She took me on my first trip to the library before I could read. We walked home with a library card with my name on it and a stack of Agatha Christie books for her and picture books for me. I was convinced were we getting away with something, taking all those books home. “You have to give ’em back or they’ll bop you one,” she threatened violence on the library’s behalf.
When we lived with her, she made my sisters and I wear our itchiest clothes and go to Sunday school, where I learned how to tie my shoes and the hand trick to tell my left from my right. What made the endless service and scratching worth it was the detour to a great uncle’s house for his magical smoked kielbasa before heading home.

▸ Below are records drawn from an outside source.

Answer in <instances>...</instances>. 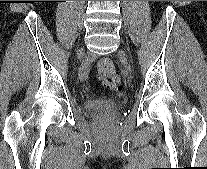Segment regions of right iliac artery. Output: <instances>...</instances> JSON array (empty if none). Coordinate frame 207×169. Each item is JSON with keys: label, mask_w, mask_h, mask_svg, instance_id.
I'll return each instance as SVG.
<instances>
[{"label": "right iliac artery", "mask_w": 207, "mask_h": 169, "mask_svg": "<svg viewBox=\"0 0 207 169\" xmlns=\"http://www.w3.org/2000/svg\"><path fill=\"white\" fill-rule=\"evenodd\" d=\"M84 67H85V69H84ZM84 70H86V65L84 64V66L82 67V71H84Z\"/></svg>", "instance_id": "right-iliac-artery-1"}]
</instances>
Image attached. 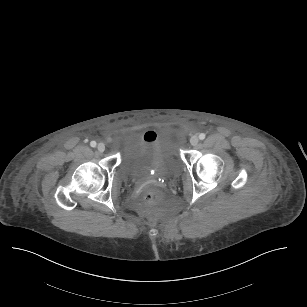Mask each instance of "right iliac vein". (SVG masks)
I'll return each instance as SVG.
<instances>
[{"mask_svg":"<svg viewBox=\"0 0 307 307\" xmlns=\"http://www.w3.org/2000/svg\"><path fill=\"white\" fill-rule=\"evenodd\" d=\"M97 150L99 151V152H104V150H105V144L104 143H99L98 145H97Z\"/></svg>","mask_w":307,"mask_h":307,"instance_id":"right-iliac-vein-1","label":"right iliac vein"}]
</instances>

Her short term memory was gone, but events from her youth were crystal clear. My favorite story is her honeymoon. She and my grandpa were engaged very young. When he promised her a honeymoon she didn’t buy it because they had no money. Until he invited the entire town to their wedding celebration and the entire town showed. Everyone squeezed into the VFW hall with food and beer and a small amount of money for a gift. The gifts added up and they took a crowd-funded honeymoon to what was then ritzy Seaside, NJ and Atlantic City, where grandma doubled their money by betting on horses she liked.
My grandma taught me how to knit, the proper way to go down slides in a skirt and what to do when bigger kids pulled my hair. (Bop them one, of course.) On the sly, she introduced us to our first horror movie, Nightmare on Elm Street, and gave us pizza and real Coca Cola. She was a hugger who always showed up content to just have a good time.
Now the only thing in the world to do is read Agatha Christie and help make the food of my childhood for her friends and our extended family, many of whom I haven’t seen in ages. So many people keep popping in to share their stories about her. These are better than Lovecraft and Christie combined. And I think I need to make more food because apparently the whole town is coming to her service. As they should.